Some Thoughts on my Experience as Co-Editor of Economic Thought
The journal Economic Thought renews the dialogue between theoretical developments in economics and the history of economic thought. It is also one of the latest additions to the growing list of open peer-reviewed journals. It was a privilege to contribute to the launching and development of this journal.
The history of economic thought can take different paths. One consists in identifying the sequence of contributions made by different authors since the birth of the discipline. The typical narrative is that of a list of discoveries and developments where each stage is considered to be an improvement over its predecessors. The study of the older ideas and doctrines becomes a curiosity, something for the visitors to the museum of obsolete doctrines on a rainy afternoon. History of economic thought, from this perspective, is a venture of limited scientific value.
But if one considers the fact that contemporary economic theory has not been able to solve several fundamental problems that were identified since the origins of the discipline, the simple chronological sequence of discoveries is not only not enough: it is totally misleading.
This realization leads to a different way of looking at the history of economic thought. It is based on the idea that the history of a scientific discipline is the history of the efforts to build or to determine the discipline’s fundamental concepts. These fundamental concepts are those elementary particles without which it would be impossible to enunciate statements with an economic sense. At least three or four come to mind: price formation, markets, money and, finally, capital. When looked at from the vantage point of how different authors contribute to the development of these fundamental concepts, the history of economic thought corresponds really to a study in comparative economic theory.
It is difficult to think of examples of economic utterances that do not contain or make reference to these fundamental concepts. And yet, there is a raging debate on the nature of each of one of these concepts in the discipline of “Economics”, cutting across micro and macroeconomics, and even confronting different schools of thought.

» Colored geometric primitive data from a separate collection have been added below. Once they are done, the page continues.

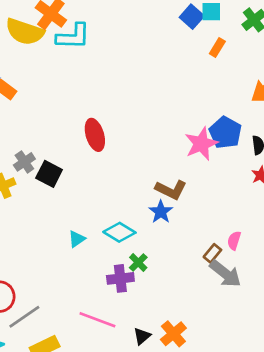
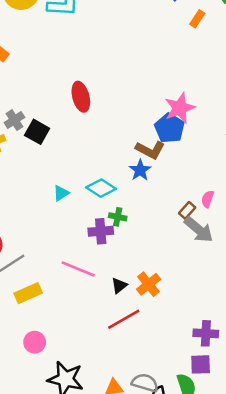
blue pentagon: (225, 132) -> (170, 128), moved
green cross: (138, 263) -> (118, 217), turned -36

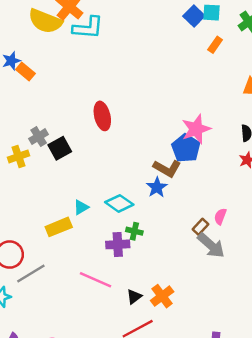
black square: (37, 132) -> (60, 148), turned 30
yellow rectangle: (28, 293) -> (59, 227), moved

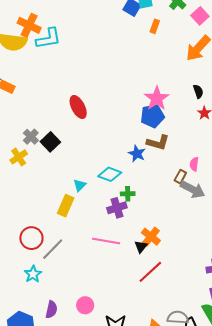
blue pentagon: (186, 148) -> (152, 116), turned -30
brown L-shape: (167, 168) -> (158, 143), moved
yellow rectangle: (59, 227) -> (66, 206), turned -30
orange cross: (162, 296) -> (151, 237), moved

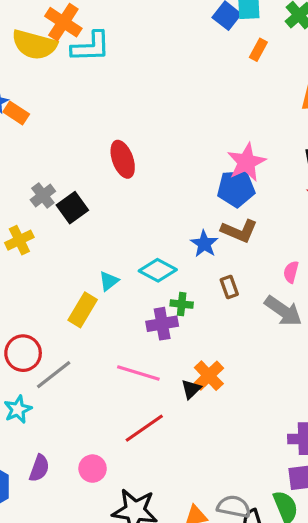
yellow cross: (19, 157) -> (19, 240), moved
brown rectangle: (180, 177) -> (229, 287), moved, turned -56
red line: (150, 272) -> (144, 428), moved

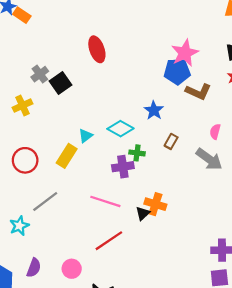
brown L-shape: (239, 231) -> (198, 92), moved
brown rectangle: (229, 287) -> (171, 141), turned 48
red circle: (23, 353) -> (25, 160), moved
orange cross: (209, 376) -> (155, 204), turned -30

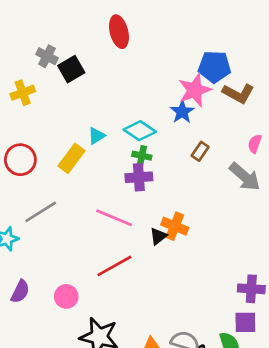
pink star: (185, 53) -> (195, 90), moved
gray cross: (40, 74) -> (47, 56), turned -30
green cross: (137, 153) -> (142, 156), moved

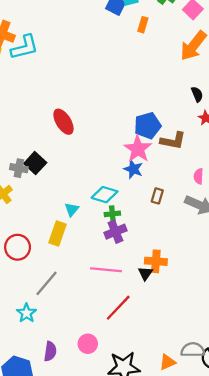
gray cross: (47, 56) -> (19, 168), moved

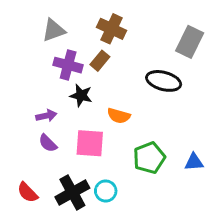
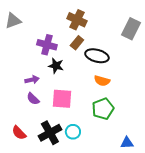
gray triangle: (54, 30) -> (13, 21), moved
brown rectangle: (100, 61) -> (77, 43), moved
black ellipse: (164, 81) -> (97, 56), moved
orange semicircle: (119, 116) -> (102, 81), moved
blue triangle: (194, 162) -> (127, 143), moved

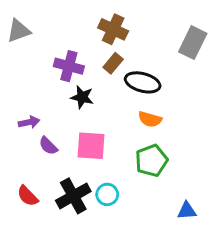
purple arrow: (32, 80) -> (29, 122), moved

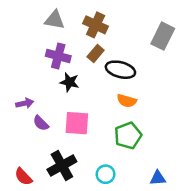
gray triangle: (19, 31) -> (55, 20), moved, turned 30
cyan circle: (107, 194) -> (106, 174), moved
red semicircle: (28, 196) -> (23, 177), moved

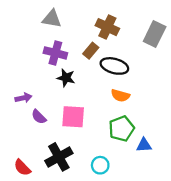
brown cross: (96, 25) -> (107, 27), moved
blue triangle: (158, 178) -> (144, 145), moved

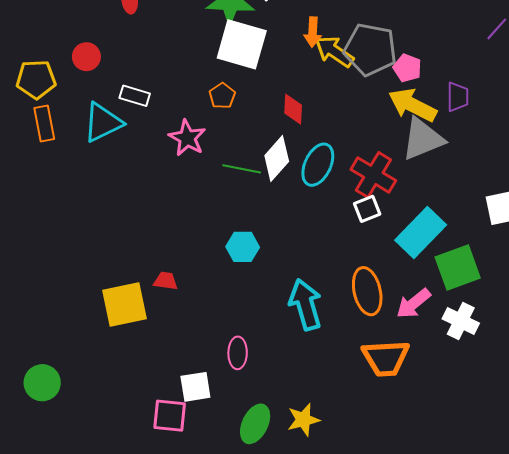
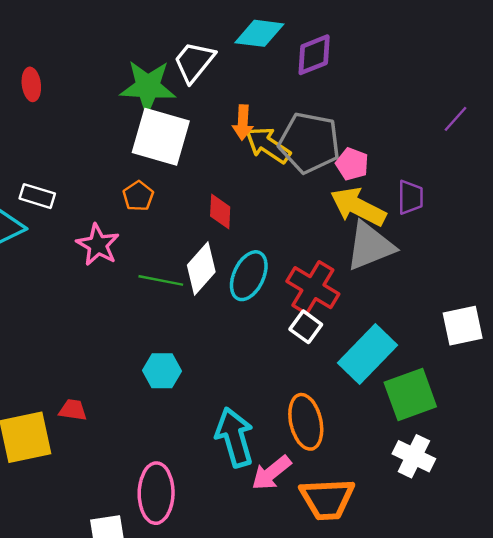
white square: (367, 209) -> (306, 327), turned -32
pink arrow: (413, 304) -> (271, 473), moved
pink ellipse: (238, 353) -> (156, 493), size x1.6

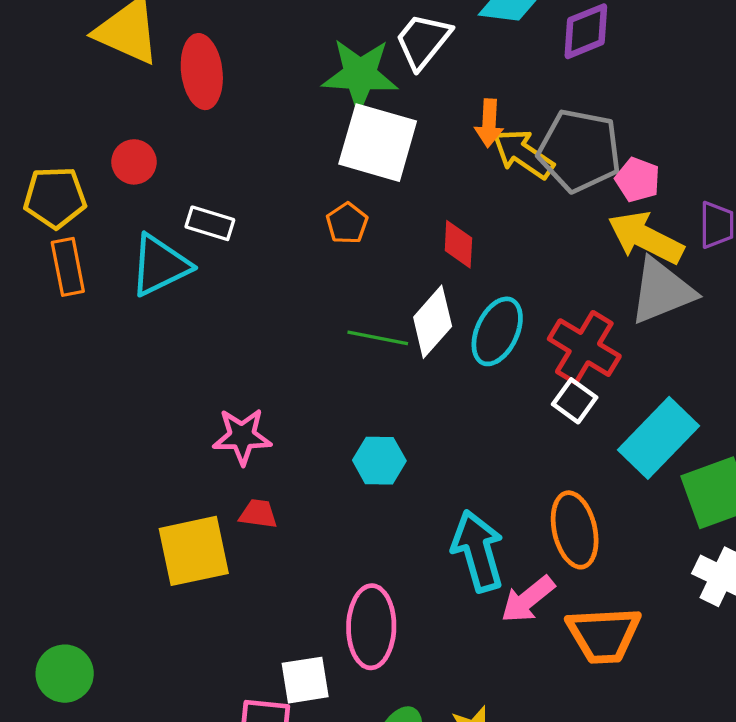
red ellipse: (31, 84) -> (202, 72), size x1.6
pink star: (98, 245) -> (242, 436), moved, turned -30

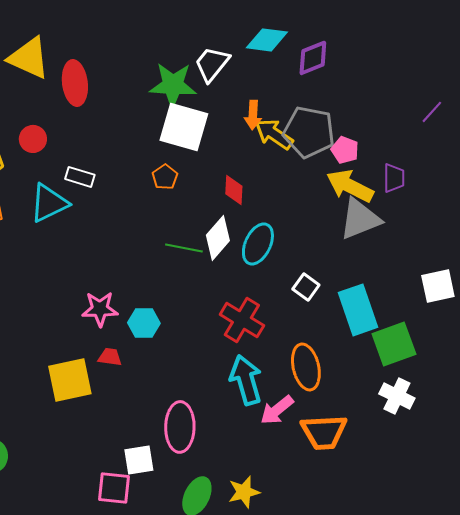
red cross: (584, 348) -> (242, 320), moved
cyan rectangle: (659, 438) -> (358, 310), turned -63
cyan hexagon: (379, 461) -> (144, 323), moved

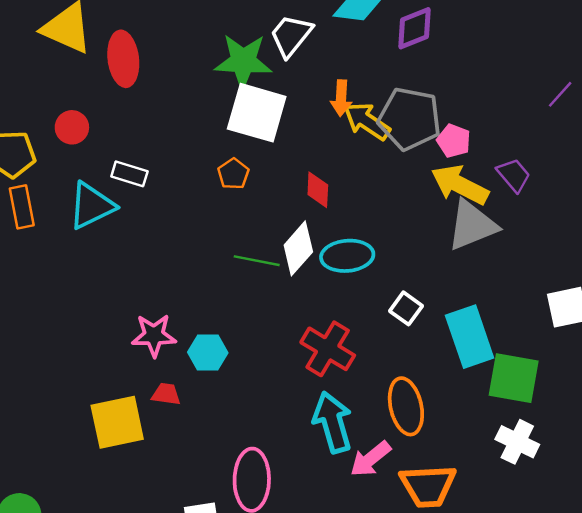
purple trapezoid: (394, 178) -> (514, 175), turned -40
cyan ellipse: (258, 244) -> (347, 256), turned 60
green square: (394, 344) -> (514, 378), turned 30

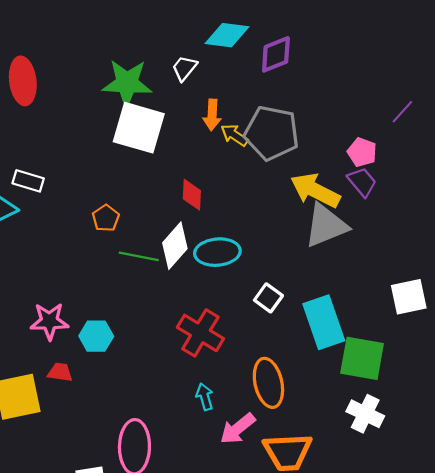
white trapezoid: (291, 36) -> (184, 68), moved, size x0.7
yellow arrow: (367, 121) -> (234, 135), size x0.7
pink pentagon: (454, 141) -> (362, 152), moved
orange pentagon: (233, 174) -> (106, 218), moved
cyan arrow: (333, 422) -> (205, 397), size x0.5

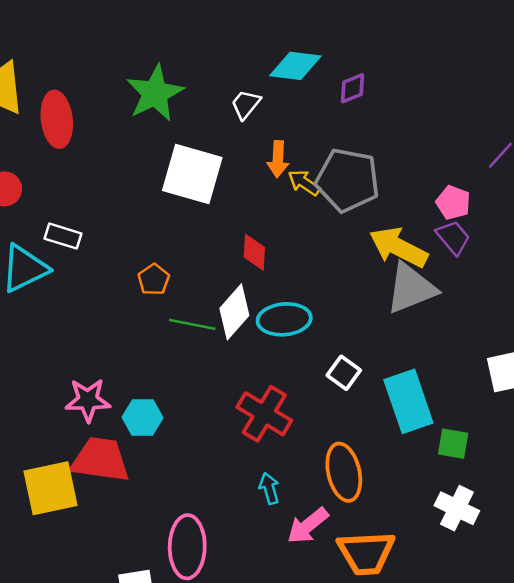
purple diamond: (276, 54) -> (353, 88), size x0.7
green star: (127, 83) -> (155, 93), moved, turned -30
green square: (362, 358) -> (453, 444), size x0.6
red trapezoid: (60, 372) -> (100, 460), size x2.0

Even money, without doubt the most important economic object, remains a problem area where origin and nature are hotly debated. The fact that money was exiled from the analysis of market processes as the discipline was being born and that this tradition has been maintained until our days is one of the most outstanding facts of economic theory. The difficulties in the integration of value theory and monetary theory occupied the attention of authors as diverse as Marx, Hahn, Clower, Samuelson and Patinkin. But the problem remains largely unsolved and microeconomics continues to be developed in terms of relative prices in a non-monetary context.
But the problems surrounding the concept of money are not the only example. The state of economic theory today reflects a collection of many unsolved problems that go back in time, in some cases, to the days of the foundation of economics as an autonomous branch of the social sciences. Let me just focus on what is perhaps the best example of this. The well-known reference made by Adam Smith in Book IV of his Wealth of Nations to the invisible hand helped design and launch a research programme that led all the way to general equilibrium theory. This is why Arrow and Hahn, in their General Competitive Analysis (published in 1971) say that Smith was the creator of general equilibrium theory. It also explains why they think that the underlying idea that a social system moved by independent actions is consistent with a final coherent state of balance is “the most important intellectual contribution that economic thought has made to the general understanding of social processes”.
But that research programme ended in a resounding failure. The first symptoms came with the rather unsatisfactory results of stability theory produced by Arrow, Block and Hurwicz in 1959 and then with the more lethal findings contained in the Sonnenschein-Mantel-Debreu theorems of 1974.
That mainstream theory continues to have a difficult time swallowing these results is revealed by the fact that they are seldom taught and are in many ways systematically ignored in current theoretical thinking. Almost nobody teaches stability theory any more. And only cursory references made en passant on Lyapunov functions are offered to students even in advanced microeconomic courses. On the other hand, macroeconomic theory, from the rational expectations critique to the real business cycle and New Keynesian models, has systematically proceeded to ignore these negative results from mainstream microeconomic theory. Ironically, this was common practice even as the cry to provide microeconomic foundations for macro models was raging!
The practice of incorporating the standard assumptions of microeconomics to build a theory of the aggregative behaviour of capitalist economies is a colossal mistake. It not only denies the essence of macroeconomics, it also says a lot of the subordinate place that has been assigned in academia to the history of economic thought.
Once we recognize the shortcomings and limitations of contemporary economic theory, going back in time to study the contributions of past authors becomes a necessity. It can help unravel the nature of the problems that occupy our attention today and it can improve our understanding of the way in which those problems can be tackled in contemporary societies.
I suspect this is what students had in mind in 2000 when they first started to protest in the beginnings of the post-autistic movement. They were right. History of economic thought should be seen as part and parcel of a scientific research programme in economic theory.
Learning from my colleagues in the editorial team of Economic Thought, as well as from contributors, authors and commentators alike, was a great privilege. I owe special thanks to Edward Fullbrook for inviting me to take part of this project.